- WHAT TO DO: Look through the records below for the line with "Return results in <instances>...</instances>. Mask" and the line with "See the attached image. Mask", then return those lines and all lines between, exactly.
....
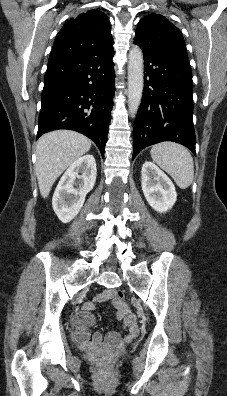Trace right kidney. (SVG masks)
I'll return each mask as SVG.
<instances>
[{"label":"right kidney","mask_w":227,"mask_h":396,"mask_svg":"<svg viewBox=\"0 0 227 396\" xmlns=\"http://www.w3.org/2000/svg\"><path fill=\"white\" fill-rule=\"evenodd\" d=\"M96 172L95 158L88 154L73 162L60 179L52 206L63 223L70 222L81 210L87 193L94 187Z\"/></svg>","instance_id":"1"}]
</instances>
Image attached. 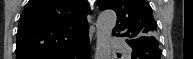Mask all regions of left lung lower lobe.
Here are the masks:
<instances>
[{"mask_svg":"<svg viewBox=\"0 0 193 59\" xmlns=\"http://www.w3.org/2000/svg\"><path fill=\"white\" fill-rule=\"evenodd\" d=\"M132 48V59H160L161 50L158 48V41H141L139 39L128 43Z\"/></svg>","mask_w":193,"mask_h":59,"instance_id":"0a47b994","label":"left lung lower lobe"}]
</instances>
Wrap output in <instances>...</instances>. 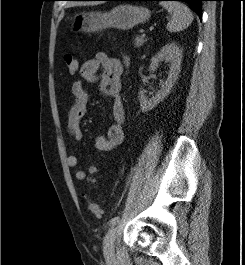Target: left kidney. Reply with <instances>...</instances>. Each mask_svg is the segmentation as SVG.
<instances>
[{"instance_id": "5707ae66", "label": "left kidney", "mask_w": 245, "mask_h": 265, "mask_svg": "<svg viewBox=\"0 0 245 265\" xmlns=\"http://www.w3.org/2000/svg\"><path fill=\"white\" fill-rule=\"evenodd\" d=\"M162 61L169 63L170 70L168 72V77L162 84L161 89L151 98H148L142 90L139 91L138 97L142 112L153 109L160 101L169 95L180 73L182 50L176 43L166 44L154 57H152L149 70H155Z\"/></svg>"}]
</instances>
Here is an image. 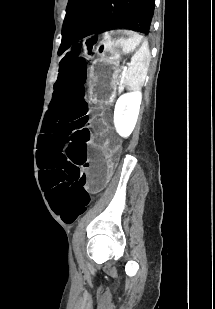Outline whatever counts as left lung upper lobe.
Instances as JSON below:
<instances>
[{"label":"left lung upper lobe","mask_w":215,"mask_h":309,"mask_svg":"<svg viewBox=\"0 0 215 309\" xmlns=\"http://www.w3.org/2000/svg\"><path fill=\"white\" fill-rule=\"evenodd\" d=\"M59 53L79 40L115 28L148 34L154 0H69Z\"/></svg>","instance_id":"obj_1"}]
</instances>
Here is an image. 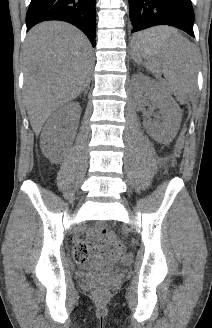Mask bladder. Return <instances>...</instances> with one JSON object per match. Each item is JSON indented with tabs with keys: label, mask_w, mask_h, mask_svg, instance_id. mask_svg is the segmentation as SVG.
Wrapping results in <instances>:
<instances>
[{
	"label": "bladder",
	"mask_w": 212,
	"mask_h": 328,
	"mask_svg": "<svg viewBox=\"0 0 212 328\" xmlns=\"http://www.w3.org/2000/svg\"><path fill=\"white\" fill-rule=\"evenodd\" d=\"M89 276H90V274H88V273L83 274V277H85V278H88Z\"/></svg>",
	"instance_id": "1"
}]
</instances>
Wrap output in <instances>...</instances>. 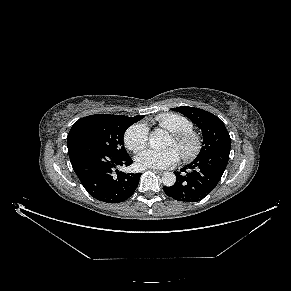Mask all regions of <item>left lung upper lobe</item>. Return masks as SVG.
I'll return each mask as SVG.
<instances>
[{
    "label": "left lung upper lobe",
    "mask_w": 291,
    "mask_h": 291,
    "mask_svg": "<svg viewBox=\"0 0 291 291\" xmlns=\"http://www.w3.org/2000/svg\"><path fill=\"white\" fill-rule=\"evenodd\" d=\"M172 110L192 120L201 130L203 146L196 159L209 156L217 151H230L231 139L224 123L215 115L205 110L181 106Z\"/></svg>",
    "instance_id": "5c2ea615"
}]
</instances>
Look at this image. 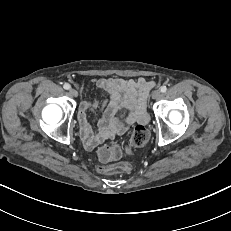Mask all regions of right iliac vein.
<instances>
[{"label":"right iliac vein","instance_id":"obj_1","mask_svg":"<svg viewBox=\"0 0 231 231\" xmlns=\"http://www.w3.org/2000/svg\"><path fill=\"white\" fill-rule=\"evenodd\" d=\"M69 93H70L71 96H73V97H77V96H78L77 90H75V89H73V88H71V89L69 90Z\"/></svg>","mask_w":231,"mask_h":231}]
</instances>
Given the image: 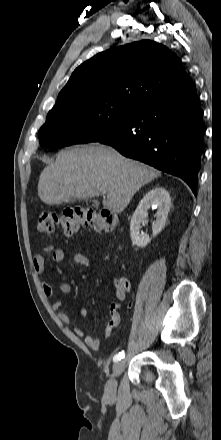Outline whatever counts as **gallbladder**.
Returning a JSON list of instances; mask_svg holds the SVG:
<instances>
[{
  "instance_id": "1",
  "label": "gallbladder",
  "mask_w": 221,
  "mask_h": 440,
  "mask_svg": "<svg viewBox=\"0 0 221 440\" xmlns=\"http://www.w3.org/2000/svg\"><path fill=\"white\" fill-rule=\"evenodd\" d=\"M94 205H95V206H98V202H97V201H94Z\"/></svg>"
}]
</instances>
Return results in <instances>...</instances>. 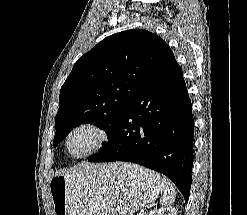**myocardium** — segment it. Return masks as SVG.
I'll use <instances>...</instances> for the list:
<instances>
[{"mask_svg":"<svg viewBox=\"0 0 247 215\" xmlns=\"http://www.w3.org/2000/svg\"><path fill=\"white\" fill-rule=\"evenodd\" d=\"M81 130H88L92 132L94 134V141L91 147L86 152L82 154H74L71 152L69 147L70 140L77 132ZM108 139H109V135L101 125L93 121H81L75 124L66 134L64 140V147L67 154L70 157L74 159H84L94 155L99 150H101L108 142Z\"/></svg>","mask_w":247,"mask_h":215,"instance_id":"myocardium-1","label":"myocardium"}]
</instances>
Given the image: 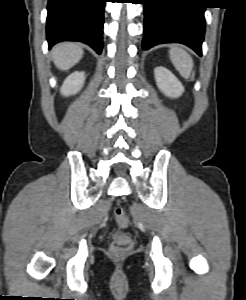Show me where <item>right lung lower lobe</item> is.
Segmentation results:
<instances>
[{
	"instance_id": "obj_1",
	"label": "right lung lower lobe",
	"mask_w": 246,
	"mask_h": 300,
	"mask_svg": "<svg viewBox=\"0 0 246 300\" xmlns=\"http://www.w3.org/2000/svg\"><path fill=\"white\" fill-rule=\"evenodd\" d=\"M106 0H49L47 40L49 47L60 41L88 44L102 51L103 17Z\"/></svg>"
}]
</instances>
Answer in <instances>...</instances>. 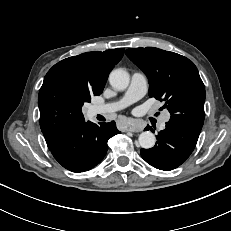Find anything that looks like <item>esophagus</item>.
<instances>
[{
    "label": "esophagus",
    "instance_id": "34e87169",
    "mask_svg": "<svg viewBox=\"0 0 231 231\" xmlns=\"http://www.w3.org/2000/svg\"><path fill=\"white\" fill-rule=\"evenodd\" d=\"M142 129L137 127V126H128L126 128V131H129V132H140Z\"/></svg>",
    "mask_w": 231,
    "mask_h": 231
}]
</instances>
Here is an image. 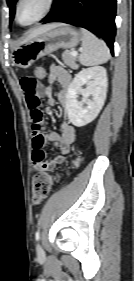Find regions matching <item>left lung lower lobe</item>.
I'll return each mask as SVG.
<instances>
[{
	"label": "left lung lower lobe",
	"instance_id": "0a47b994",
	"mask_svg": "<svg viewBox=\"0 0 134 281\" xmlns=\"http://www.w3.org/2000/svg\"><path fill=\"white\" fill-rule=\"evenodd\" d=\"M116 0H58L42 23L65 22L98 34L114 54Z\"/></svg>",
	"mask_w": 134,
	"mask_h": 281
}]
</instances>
....
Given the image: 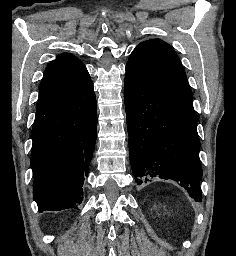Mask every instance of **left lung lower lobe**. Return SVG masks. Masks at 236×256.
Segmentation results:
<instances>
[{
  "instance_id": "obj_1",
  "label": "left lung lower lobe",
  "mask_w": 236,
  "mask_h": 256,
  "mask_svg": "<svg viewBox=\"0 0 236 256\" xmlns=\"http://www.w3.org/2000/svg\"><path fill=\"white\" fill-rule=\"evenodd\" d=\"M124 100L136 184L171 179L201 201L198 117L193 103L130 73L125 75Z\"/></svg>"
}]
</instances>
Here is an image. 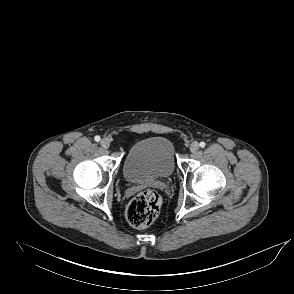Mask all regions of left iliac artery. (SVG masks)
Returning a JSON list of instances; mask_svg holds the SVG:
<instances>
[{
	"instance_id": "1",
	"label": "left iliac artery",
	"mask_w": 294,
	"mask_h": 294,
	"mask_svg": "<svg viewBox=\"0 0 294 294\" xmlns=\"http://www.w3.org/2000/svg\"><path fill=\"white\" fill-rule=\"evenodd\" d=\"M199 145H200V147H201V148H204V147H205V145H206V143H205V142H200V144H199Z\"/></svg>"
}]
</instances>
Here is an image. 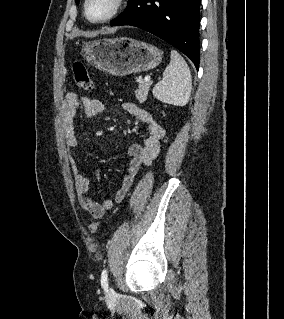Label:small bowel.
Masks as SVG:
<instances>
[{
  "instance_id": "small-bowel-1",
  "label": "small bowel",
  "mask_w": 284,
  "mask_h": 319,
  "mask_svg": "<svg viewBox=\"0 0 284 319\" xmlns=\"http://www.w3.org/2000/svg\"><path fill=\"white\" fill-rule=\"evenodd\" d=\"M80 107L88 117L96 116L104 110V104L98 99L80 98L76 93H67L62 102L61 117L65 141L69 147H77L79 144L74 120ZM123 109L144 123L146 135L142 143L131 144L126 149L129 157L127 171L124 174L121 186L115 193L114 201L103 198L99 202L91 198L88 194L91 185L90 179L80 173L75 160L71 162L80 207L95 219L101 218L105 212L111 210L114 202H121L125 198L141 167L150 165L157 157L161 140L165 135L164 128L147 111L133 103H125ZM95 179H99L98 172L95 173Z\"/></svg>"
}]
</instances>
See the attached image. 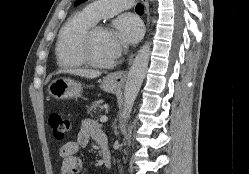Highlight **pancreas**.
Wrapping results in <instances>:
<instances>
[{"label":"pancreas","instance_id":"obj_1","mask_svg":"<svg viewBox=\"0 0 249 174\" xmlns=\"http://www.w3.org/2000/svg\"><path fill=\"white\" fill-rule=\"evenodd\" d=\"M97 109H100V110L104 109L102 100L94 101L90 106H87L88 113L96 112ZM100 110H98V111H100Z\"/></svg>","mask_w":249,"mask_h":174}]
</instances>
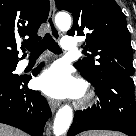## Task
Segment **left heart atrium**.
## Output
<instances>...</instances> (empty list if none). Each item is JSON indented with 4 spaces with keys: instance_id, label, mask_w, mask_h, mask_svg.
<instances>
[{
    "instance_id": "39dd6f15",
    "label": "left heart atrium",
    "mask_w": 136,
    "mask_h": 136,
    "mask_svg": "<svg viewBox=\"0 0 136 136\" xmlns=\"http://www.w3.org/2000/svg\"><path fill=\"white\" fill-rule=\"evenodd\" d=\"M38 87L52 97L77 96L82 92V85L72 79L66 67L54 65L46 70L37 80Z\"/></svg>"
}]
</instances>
....
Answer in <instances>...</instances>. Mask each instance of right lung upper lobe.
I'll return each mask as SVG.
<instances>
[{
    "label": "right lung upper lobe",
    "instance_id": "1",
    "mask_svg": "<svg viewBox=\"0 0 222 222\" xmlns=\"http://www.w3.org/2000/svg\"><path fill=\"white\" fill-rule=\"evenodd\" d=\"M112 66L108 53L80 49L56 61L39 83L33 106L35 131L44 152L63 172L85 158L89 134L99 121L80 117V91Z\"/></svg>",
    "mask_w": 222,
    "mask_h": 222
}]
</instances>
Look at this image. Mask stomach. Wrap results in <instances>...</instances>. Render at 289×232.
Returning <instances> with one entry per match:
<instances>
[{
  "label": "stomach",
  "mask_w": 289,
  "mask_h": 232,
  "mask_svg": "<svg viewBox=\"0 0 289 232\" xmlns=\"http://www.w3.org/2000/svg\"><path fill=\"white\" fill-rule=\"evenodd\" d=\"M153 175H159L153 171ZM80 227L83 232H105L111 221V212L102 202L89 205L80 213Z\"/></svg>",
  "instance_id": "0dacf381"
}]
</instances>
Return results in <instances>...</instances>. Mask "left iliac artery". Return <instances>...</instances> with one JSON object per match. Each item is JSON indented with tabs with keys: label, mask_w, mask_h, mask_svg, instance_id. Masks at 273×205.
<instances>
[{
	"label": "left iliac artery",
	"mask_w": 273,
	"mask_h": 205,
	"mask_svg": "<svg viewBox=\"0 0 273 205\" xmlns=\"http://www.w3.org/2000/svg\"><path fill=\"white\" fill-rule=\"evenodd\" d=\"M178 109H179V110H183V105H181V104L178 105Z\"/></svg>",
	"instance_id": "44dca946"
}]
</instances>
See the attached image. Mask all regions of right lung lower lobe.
....
- OUTPUT FOR THIS TASK:
Return results in <instances>...</instances>. Mask "left iliac artery". Return <instances>...</instances> with one JSON object per match. Each item is JSON indented with tabs with keys: label, mask_w, mask_h, mask_svg, instance_id. Masks at 273×205.
<instances>
[{
	"label": "left iliac artery",
	"mask_w": 273,
	"mask_h": 205,
	"mask_svg": "<svg viewBox=\"0 0 273 205\" xmlns=\"http://www.w3.org/2000/svg\"><path fill=\"white\" fill-rule=\"evenodd\" d=\"M178 109H179V110H183V105H181V104L178 105Z\"/></svg>",
	"instance_id": "44dca946"
}]
</instances>
See the attached image. Mask all regions of right lung lower lobe.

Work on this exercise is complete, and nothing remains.